AS DOCTORS said they felt burnt out from their workload, new research shows that the majority of people still back a decent pay rise for NHS staff.

A survey of 2,000 adults by the country’s 14 health unions published today shows that most people support a proper wage increase for health workers after the government’s recommendation of a below-inflation 1 per cent pay rise provoked widespread fury.

Almost two-thirds feel that Prime Minister Boris Johnson’s offer, made in the middle of the Covid-19 pandemic, is too low.

The unions are warning that more than a million NHS workers are still waiting for a pay rise, which was due on April 1; the NHS pay-review body is not due to report to ministers until later this month.

Unite and the GMB union have backed calls from grassroots campaign groups such as NHS Workers Say No for a restorative 15 per cent pay rise for health staff after a decade of real-terms cuts by the Tories.

Unison general secretary Christina McAnea said health staff should have been looking forward to “extra money in their pockets this month, but instead they’re still waiting.

“It’s clear public support for a proper rise is as high as ever.
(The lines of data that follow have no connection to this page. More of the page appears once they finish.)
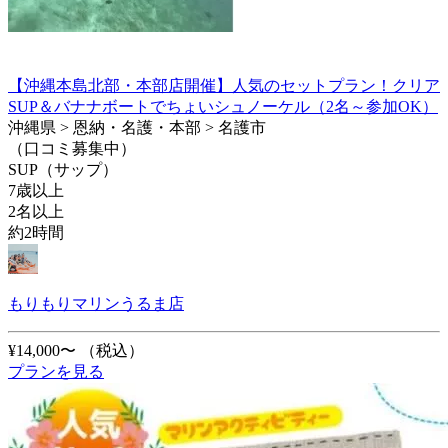
【沖縄本島北部・本部店開催】人気のセットプラン！クリア
SUP＆バナナボートでちょいシュノーケル（2名～参加OK）
沖縄県 > 恩納・名護・本部 > 名護市
（口コミ募集中）
SUP（サップ）
7歳以上
2名以上
約2時間
もりもりマリンうるま店
¥14,000〜
（税込）
プランを見る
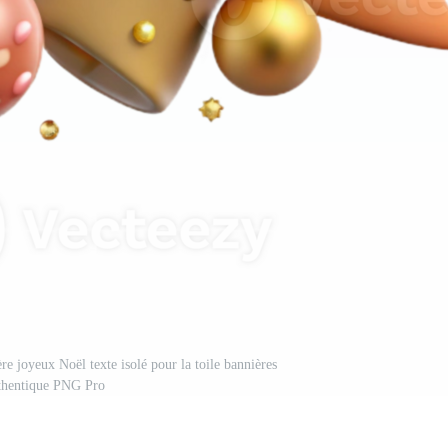
re joyeux Noël texte isolé pour la toile bannières
thentique PNG Pro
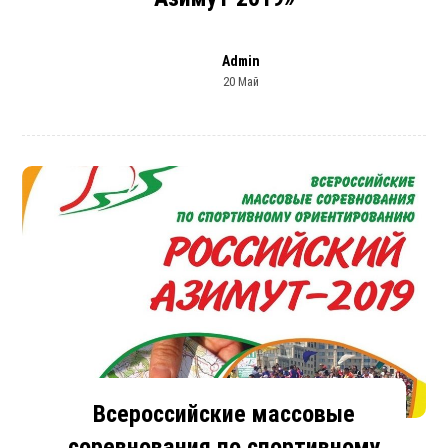
Admin
20 Май
Всероссийские массовые
соревнования по спортивному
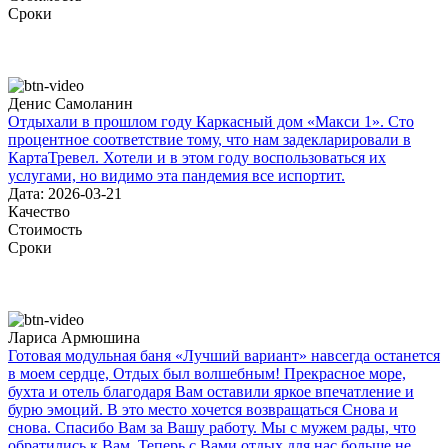
Сроки
Денис Самоланин
Отдыхали в прошлом году Каркасный дом «Макси 1». Сто
процентное соответствие тому, что нам задекларировали в
КартаТревел. Хотели и в этом году воспользоваться их
услугами, но видимо эта пандемия все испортит.
Дата: 2026-03-21
Качество
Стоимость
Сроки
Лариса Армюшина
Готовая модульная баня «Лучший вариант» навсегда останется
в моем сердце, Отдых был волшебным! Прекрасное море,
бухта и отель благодаря Вам оставили яркое впечатление и
бурю эмоций. В это место хочется возвращаться Снова и
снова. Спасибо Вам за Вашу работу. Мы с мужем рады, что
обратились к Вам. Теперь с Вами отдых для нас больше не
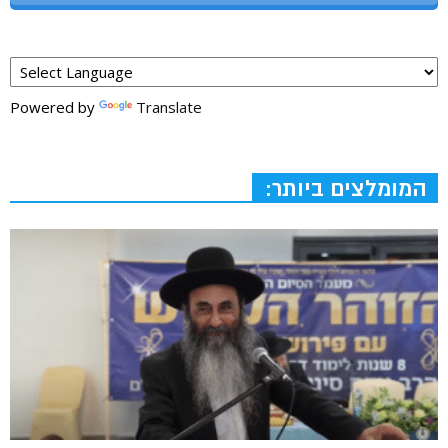
Powered by
Translate
המומלצים ביותר:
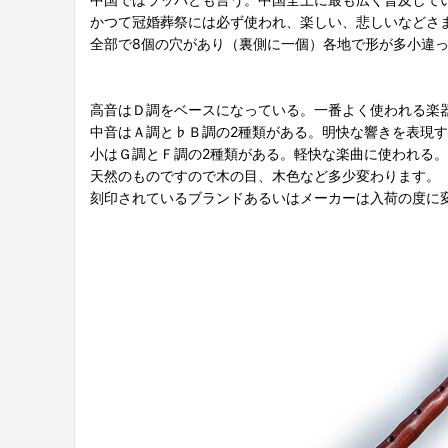
かつて冠婚葬祭には必ず使われ、楽しい、悲しいなどさ
全部で8個の穴があり（裏側に一個）各地で形が多小違
高音はＤ調をベースになっている。一番よく使われる楽
中音はＡ調と♭Ｂ調の2種類がある。明快な響きを表現
小はＧ調とＦ調の2種類がある。軽快な楽曲に使われる。
天然のものですので木の目、木色など多少変わります。
刻印されているブランドあるいはメーカーは入荷の度に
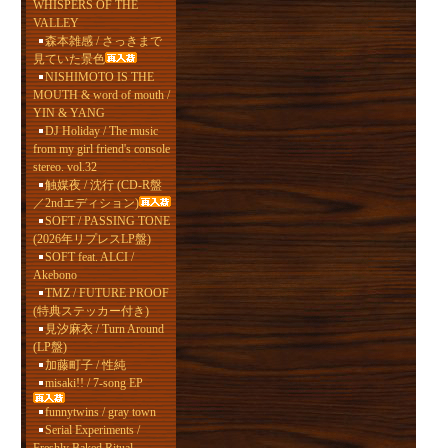
WHISPERS OF THE
VALLEY
森本雑感 / さっきまで
見ていた景色
NISHIMOTO IS THE
MOUTH & word of mouth /
YIN & YANG
DJ Holiday / The music
from my girl friend's console
stereo. vol.32
触媒夜 / 沈行 (CD-R盤
／2ndエディション)
SOFT / PASSING TONE
(2026年リプレスLP盤)
SOFT feat. ALCI /
Akebono
TMZ / FUTURE PROOF
(特典ステッカー付き)
見汐麻衣 / Turn Around
(LP盤)
加藤町子 / 性純
misaki!! / 7-song EP
funnytwins / gray town
Serial Experiments /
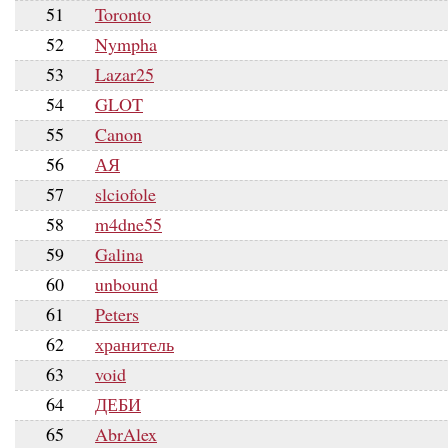
51
Toronto
52
Nympha
53
Lazar25
54
GLOT
55
Canon
56
АЯ
57
slciofole
58
m4dne55
59
Galina
60
unbound
61
Peters
62
хранитель
63
void
64
ДЕБИ
65
AbrAlex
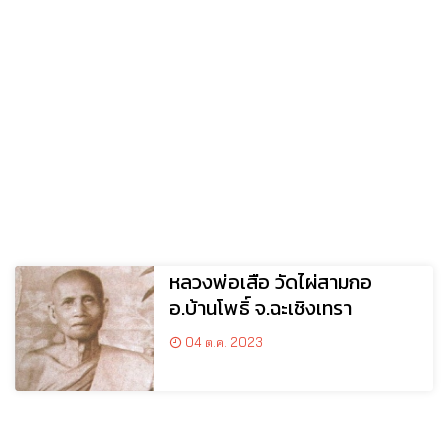
หลวงพ่อเสือ วัดไผ่สามกอ
อ.บ้านโพธิ์ จ.ฉะเชิงเทรา
04 ต.ค. 2023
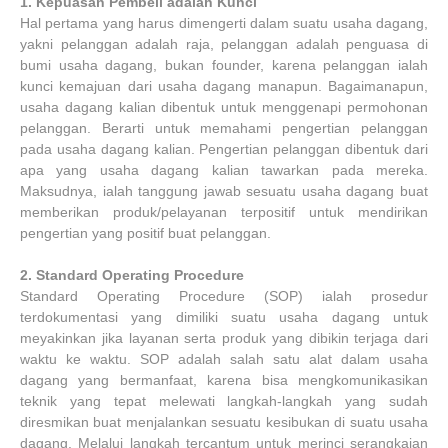
1.
Kepuasan Pembeli adalah Kunci
Hal pertama yang harus dimengerti dalam suatu usaha dagang,
yakni pelanggan adalah raja, pelanggan adalah penguasa di
bumi usaha dagang, bukan founder, karena pelanggan ialah
kunci kemajuan dari usaha dagang manapun. Bagaimanapun,
usaha dagang kalian dibentuk untuk menggenapi permohonan
pelanggan. Berarti untuk memahami pengertian pelanggan
pada usaha dagang kalian. Pengertian pelanggan dibentuk dari
apa yang usaha dagang kalian tawarkan pada mereka.
Maksudnya, ialah tanggung jawab sesuatu usaha dagang buat
memberikan produk/pelayanan terpositif untuk mendirikan
pengertian yang positif buat pelanggan.
2.
Standard Operating Procedure
Standard Operating Procedure (SOP) ialah prosedur
terdokumentasi yang dimiliki suatu usaha dagang untuk
meyakinkan jika layanan serta produk yang dibikin terjaga dari
waktu ke waktu. SOP adalah salah satu alat dalam usaha
dagang yang bermanfaat, karena bisa mengkomunikasikan
teknik yang tepat melewati langkah-langkah yang sudah
diresmikan buat menjalankan sesuatu kesibukan di suatu usaha
dagang. Melalui langkah tercantum untuk merinci serangkaian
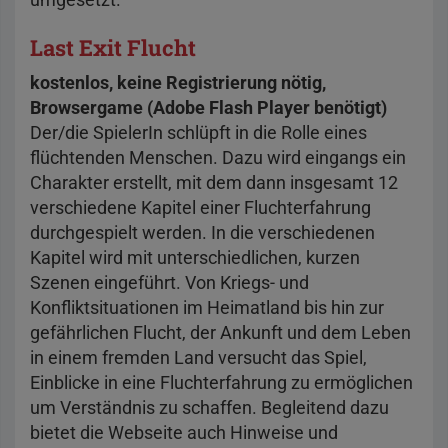
Last Exit Flucht
kostenlos, keine Registrierung nötig,
Browsergame (Adobe Flash Player benötigt)
Der/die SpielerIn schlüpft in die Rolle eines
flüchtenden Menschen. Dazu wird eingangs ein
Charakter erstellt, mit dem dann insgesamt 12
verschiedene Kapitel einer Fluchterfahrung
durchgespielt werden. In die verschiedenen
Kapitel wird mit unterschiedlichen, kurzen
Szenen eingeführt. Von Kriegs- und
Konfliktsituationen im Heimatland bis hin zur
gefährlichen Flucht, der Ankunft und dem Leben
in einem fremden Land versucht das Spiel,
Einblicke in eine Fluchterfahrung zu ermöglichen
um Verständnis zu schaffen. Begleitend dazu
bietet die Webseite auch Hinweise und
The PM must do the right thing by trying harder to find the money for the increase staff deserve,” she said.

Royal College of Nursing acting general secretary Pat Cullen said: “If politicians ignore NHS workers and the public, it’s inevitable more nurses will leave the profession, with patients and the wider public suffering as a result.”

A poll published by the British Medical Association (BMA) yesterday showed that thousands of exhausted doctors, battling stress and burnout, plan to quit the NHS in the next year.

Half of the 2,000-plus respondents said they planned to work fewer hours; a quarter said they were “more likely” to take a career break; a further 21 per cent warned that they were considering leaving the health service altogether.

BMA chairman Dr Chaand Nagpaul described the potential departure of “talented, experienced professionals” who have kept the NHS going during the once-in-a-generation crisis as “deeply worrying.”

And Royal College of Midwives general secretary Gill Walton warned the government that it must value health workers if it wanted to retain them and recruit more. 

She said: “Better pay is affordable and has public support. I urge the government to show it cares for and values [NHS workers] by awarding a decent deal.”